The Links Between Pop Culture and Hip-Hop

FSD Staff

Photo by Dom Hill / License

Hip-hop music as we know it first appeared in 1970’s America, with Afrika Bambaataa, a community leader from the South Bronx, credited with coining the term for the genre. It originally stemmed from turntablism, which creates the beats we have come to associate with hip-hop. The music is only part of hip-hop, with the associated form of dance developing on the streets in the 1980s and 1990s. Some describe the eight or so years between 1985 and 1993 as hip-hop’s “golden age,” but it has continued to influence, and be influenced by, pop culture through to today. Here are a few examples.

Hip Hop on Fashion

Run-D.M.C. was one of the most famous artists of the 1980s and was frequently seen wearing Adidas shoes. Wanting to emulate their favorite musician, the public followed suit, donning pairs of the same and similar footwear. That later resulted in Run-D.M.C.-branded Adidas trainers as well as other clothing items still sold to this day.

Other hip-hop stars quickly got in on the action, with Snoop Dogg wearing sports clothing from Tommy Hilfiger in the 1990s. Others took this a step further, with Sean Combs (also known as Puff Daddy and P. Diddy) who launched his own fashion brand in the 2000s, “Sean John,” offering a range of clothing that blended streetwear with formal “boardroom” attire. Seeing Combs’ success, other stars got in on the act, with Kanye West launching the “Yeezy” fashion brand and Jay-Z designing clothing in collaboration with Gucci.

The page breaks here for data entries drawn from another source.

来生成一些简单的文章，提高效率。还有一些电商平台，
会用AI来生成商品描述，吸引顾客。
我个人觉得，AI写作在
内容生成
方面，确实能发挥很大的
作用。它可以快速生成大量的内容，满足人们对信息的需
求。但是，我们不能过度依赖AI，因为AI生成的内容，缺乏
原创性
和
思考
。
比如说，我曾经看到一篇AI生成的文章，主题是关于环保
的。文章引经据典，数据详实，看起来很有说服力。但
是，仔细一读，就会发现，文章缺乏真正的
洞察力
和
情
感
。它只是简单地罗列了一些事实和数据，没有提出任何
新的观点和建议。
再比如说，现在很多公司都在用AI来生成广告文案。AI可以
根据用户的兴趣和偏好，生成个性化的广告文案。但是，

Photo by Atharva Tulsi / License

Hip-Hop on Poker

Poker is one of the oldest card games played in the modern world, discover where to play professional poker on https://www.goal55.id. Thanks to celebrities and professional poker players as well as the expansion of iGaming, poker has seen growth in its popularity over the last few decades. Such growing popularity has had an influence on music as well. In his book “Poker and Pop Culture,” author Martin Harris discusses how poker influenced the music of the 1960s and 1970s, with artists such as Bob Dylan and The Eagles releasing songs that referenced the timeless card game.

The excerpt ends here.